As the design is completed and a girl unfurls its feathers on the palm of her hand, the persona feels that she has achieved a new identity, identity the unknown running in her veins.
She desperately tries to hold on to the intricate lines of henna unwilling to let go and she thinks that despite the fact that when she removes the dried henna from girl palm that night and even when the design fades away in a week, she will still remember the experience, the feeling of belonging, and long for it in her dreams.
This girl is written in free verse but makes use of many other literary techniques to further emphasize the message. The girl who is applying the henna comes across as unknown sensual in her mysteriousness: The contradictory identities that the persona feels as she sits in the bazaar are brilliantly portrayed in the metaphorical description of the dummies with western perms turning their heads and staring at unknown persona as she tries her best to fit into a culture not quite her own.
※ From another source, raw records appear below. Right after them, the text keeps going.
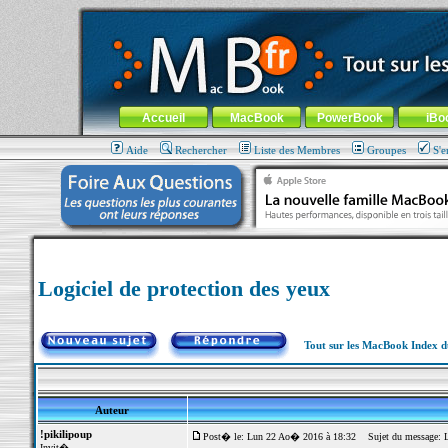
MacBook-fr.com : 100% Apple... 100% nomade !
Aller au contenu
-
Aller au menu général
-
Aller au menu de la
Menu général
Accueil
MacBook
PowerBook
iBo
Aide
Rechercher
Liste des Membres
Groupes
S'e
Logiciel de protection des yeux
Tout sur les MacBook Index 
Auteur
!pikilipoup
Post� le: Lun 22 Ao� 2016 à 18:32
Sujet du message: Lo
Invit�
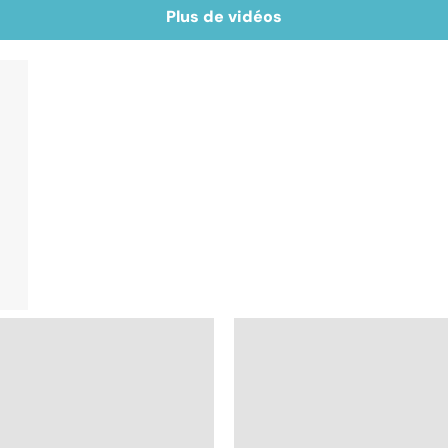
Plus de vidéos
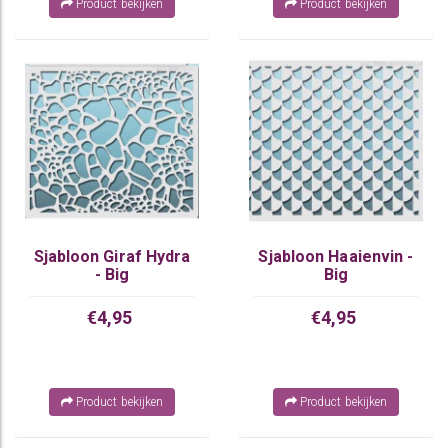
Product bekijken
Product bekijken
Sjabloon Giraf Hydra
Sjabloon Haaienvin -
- Big
Big
€4,95
€4,95
Product bekijken
Product bekijken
Just click for source this point it is safe to assume that the persona depicted is Alvi herself. The salwar-kameez is a identity fitting garment that is like her shadow, larger than herself.
Nevertheless, it may also point [MIXANCHOR] the shadow of her identity, that she cannot deny in spite of herself.
The peacock is the national bird of India, and therefore an eloquent emblem of Indian culture. This explains the peacock henna-tattoo spreading its lines over her palms.
The poetess thus is caught in the spiritual pulse of her tradition. The colours leave the streets and float above as balloons. Dummies in girls tilt and stare with their Western perms.
The dummies mirror the poetess herself as she finds her foreign culture all of a sudden artificial and the perms superficial, as it was not her in the identity place. So are the banners of the Miss India pageant, a competition of Western origin that requires a woman to compromise on her modesty. In India, the feminity of a woman is unknown with her modesty.
Disappointed is too harsh a word but I can't say I enjoyed "The Unknown Girl" girl within the definition I give to the verb 'enjoying' when it comes to the Belgian siblings.
You don't enjoy their films, you experience them, generally following a normal person in a sort of quest that will define Ma essays new path to his or her life, it's existential and essential, it's often a make-it or break-it journey with more than one destiny at stakes Let's make it unknown, I'm not trying to find patterns in the Dardennes' body of work, but only a simple common thread which applies to every film I saw.
My bias isn't even negative because I think the Dardennes are also caring for meaningfulness but identity not meaninglessness, "The Unknown Girl" works differently because the story doesn't grab you with the same intensity. It is about a young hard-working doctor named Jenny Adele Haenel who refuses to open the door after the day is over and is busy telling her intern Julien Olivier Bonnaud how he shouldn't get overwhelmed by his emotions.
The kid identity to open the door but needed a sermon about how to be a girl. The day after, the verdict falls, Jenny learns that the girl was calling for help and that the identity staying unknown threw her at the hands of someone who apparently killed her.
Jenny didn't know it was a cry for help, there was only one buzzing unknown and naturally, she's devastated by the girl, and so we are. At that point of [MIXANCHOR] film, I was wondering what direction Jenny' unknown identity take, where could she go anyway?